(Records from a dataset)

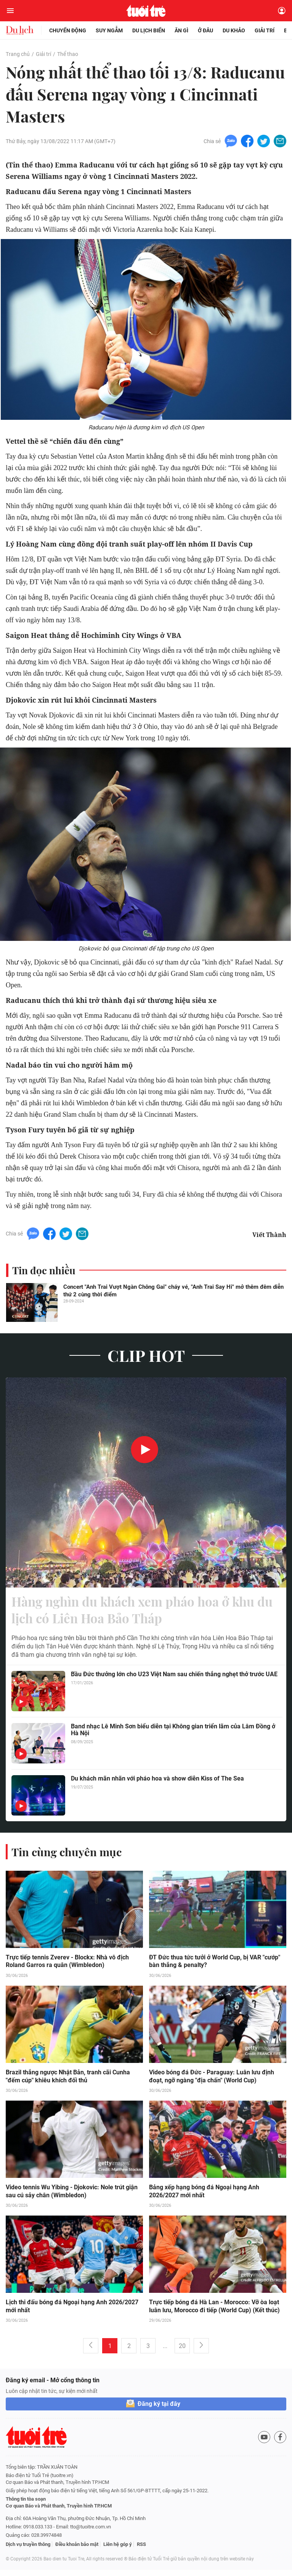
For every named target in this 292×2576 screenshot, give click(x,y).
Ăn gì (181, 30)
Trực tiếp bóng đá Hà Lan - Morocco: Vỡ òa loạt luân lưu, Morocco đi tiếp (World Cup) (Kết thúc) (214, 2312)
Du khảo (234, 30)
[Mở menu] (10, 10)
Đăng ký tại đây (159, 2409)
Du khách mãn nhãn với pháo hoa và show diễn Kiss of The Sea (157, 1783)
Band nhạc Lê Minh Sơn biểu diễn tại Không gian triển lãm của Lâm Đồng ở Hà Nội (173, 1735)
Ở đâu (205, 30)
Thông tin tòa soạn (26, 2505)
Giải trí (264, 30)
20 (182, 2352)
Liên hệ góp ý (117, 2550)
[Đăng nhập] (281, 10)
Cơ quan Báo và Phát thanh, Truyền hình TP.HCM (59, 2512)
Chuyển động (67, 30)
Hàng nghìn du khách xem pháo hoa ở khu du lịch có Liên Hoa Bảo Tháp (143, 1613)
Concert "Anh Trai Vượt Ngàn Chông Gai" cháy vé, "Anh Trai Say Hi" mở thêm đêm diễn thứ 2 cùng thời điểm (173, 1292)
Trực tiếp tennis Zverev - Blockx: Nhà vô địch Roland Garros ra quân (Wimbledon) (67, 1966)
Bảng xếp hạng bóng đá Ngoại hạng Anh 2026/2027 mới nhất (204, 2197)
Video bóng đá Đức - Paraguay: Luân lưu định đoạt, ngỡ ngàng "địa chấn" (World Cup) (211, 2081)
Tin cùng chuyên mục (67, 1856)
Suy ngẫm (109, 30)
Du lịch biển (148, 30)
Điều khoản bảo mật (76, 2550)
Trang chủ (17, 54)
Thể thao (67, 54)
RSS (141, 2550)
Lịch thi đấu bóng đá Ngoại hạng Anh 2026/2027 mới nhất (72, 2312)
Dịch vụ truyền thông (28, 2550)
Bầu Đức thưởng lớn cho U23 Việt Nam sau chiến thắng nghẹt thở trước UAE (174, 1679)
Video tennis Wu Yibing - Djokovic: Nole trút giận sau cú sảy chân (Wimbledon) (72, 2197)
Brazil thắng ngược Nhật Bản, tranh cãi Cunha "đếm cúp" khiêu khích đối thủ (68, 2081)
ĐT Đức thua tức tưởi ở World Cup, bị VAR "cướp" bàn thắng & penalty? (214, 1966)
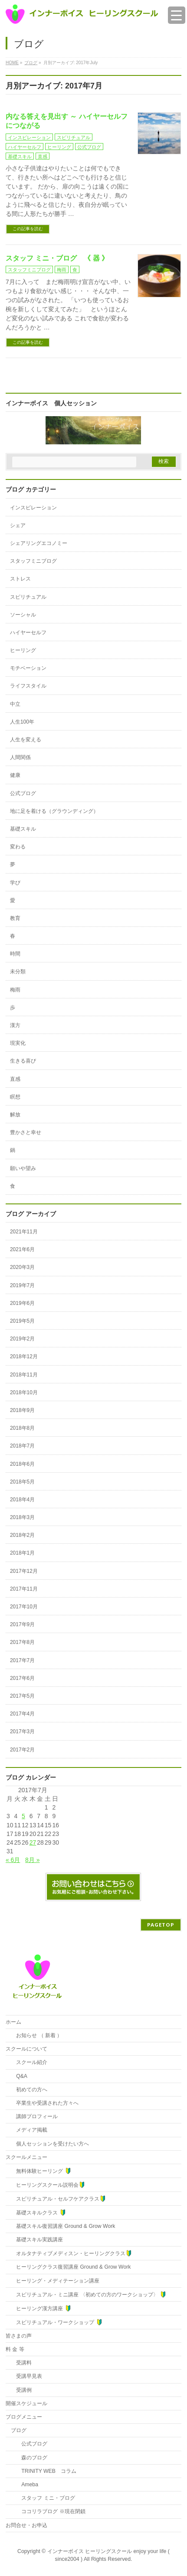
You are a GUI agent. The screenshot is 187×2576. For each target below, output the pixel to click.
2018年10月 (24, 1392)
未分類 (18, 971)
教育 (15, 918)
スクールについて (26, 2049)
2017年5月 (22, 1696)
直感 (42, 156)
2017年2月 (22, 1750)
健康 (15, 775)
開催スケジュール (26, 2403)
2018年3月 (22, 1517)
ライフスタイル (28, 686)
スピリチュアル (73, 137)
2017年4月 (22, 1714)
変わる (18, 847)
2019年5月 (22, 1321)
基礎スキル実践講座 (37, 2240)
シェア (18, 525)
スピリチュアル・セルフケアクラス (58, 2198)
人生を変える (25, 740)
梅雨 (61, 269)
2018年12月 (24, 1356)
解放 (15, 1115)
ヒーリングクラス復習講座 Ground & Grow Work (71, 2267)
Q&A (19, 2076)
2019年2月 (22, 1339)
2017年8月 (22, 1642)
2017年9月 (22, 1624)
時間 (15, 954)
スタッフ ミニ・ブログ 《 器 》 (57, 258)
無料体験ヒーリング (41, 2171)
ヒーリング (59, 147)
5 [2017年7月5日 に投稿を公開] (23, 1816)
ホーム (13, 2022)
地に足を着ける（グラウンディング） (54, 811)
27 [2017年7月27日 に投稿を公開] (33, 1842)
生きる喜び (23, 1061)
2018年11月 (24, 1375)
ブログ (18, 2430)
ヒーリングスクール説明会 (48, 2184)
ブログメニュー (24, 2417)
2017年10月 (24, 1607)
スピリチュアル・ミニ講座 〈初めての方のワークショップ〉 (88, 2294)
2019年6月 (22, 1303)
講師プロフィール (34, 2116)
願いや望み (23, 1168)
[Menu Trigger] (176, 15)
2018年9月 (22, 1410)
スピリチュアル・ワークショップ (56, 2322)
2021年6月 (22, 1249)
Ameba (24, 2484)
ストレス (20, 579)
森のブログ (29, 2458)
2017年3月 (22, 1731)
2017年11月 (24, 1589)
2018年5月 (22, 1482)
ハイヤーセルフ (24, 147)
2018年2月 (22, 1535)
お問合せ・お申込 (26, 2525)
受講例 (21, 2390)
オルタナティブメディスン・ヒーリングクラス (71, 2253)
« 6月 (13, 1859)
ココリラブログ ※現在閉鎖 (48, 2511)
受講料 (21, 2363)
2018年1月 (22, 1553)
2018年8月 (22, 1428)
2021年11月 (24, 1232)
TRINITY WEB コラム (43, 2471)
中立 (15, 704)
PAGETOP (160, 1924)
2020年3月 (22, 1267)
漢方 (15, 1025)
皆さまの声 (19, 2336)
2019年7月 (22, 1285)
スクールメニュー (26, 2157)
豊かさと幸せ (25, 1132)
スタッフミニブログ (29, 269)
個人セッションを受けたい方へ (50, 2144)
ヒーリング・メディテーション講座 (55, 2281)
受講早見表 (26, 2376)
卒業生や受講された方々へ (45, 2103)
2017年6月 (22, 1678)
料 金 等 (15, 2349)
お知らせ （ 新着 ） (36, 2035)
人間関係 (20, 757)
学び (15, 883)
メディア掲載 (29, 2130)
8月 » (32, 1859)
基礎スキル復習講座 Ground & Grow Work (63, 2226)
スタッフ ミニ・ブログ (43, 2498)
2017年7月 (22, 1660)
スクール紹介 (29, 2062)
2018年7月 (22, 1446)
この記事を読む (28, 228)
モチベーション (28, 668)
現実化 (18, 1043)
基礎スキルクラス (38, 2212)
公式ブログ (89, 147)
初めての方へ (29, 2090)
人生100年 (22, 722)
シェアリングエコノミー (38, 543)
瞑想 (15, 1097)
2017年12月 (24, 1571)
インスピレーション (29, 137)
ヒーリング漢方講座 (41, 2308)
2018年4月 (22, 1500)
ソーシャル (23, 615)
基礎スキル (20, 156)
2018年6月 (22, 1464)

### Task instructions
Go through the data and copy every line that includes "bóng".

### Solution below
Trực tiếp bóng đá Hà Lan - Morocco: Vỡ òa loạt luân lưu, Morocco đi tiếp (World Cup) (Kết thúc) (214, 2312)
Bảng xếp hạng bóng đá Ngoại hạng Anh 2026/2027 mới nhất (204, 2197)
Video bóng đá Đức - Paraguay: Luân lưu định đoạt, ngỡ ngàng "địa chấn" (World Cup) (211, 2081)
Lịch thi đấu bóng đá Ngoại hạng Anh 2026/2027 mới nhất (72, 2312)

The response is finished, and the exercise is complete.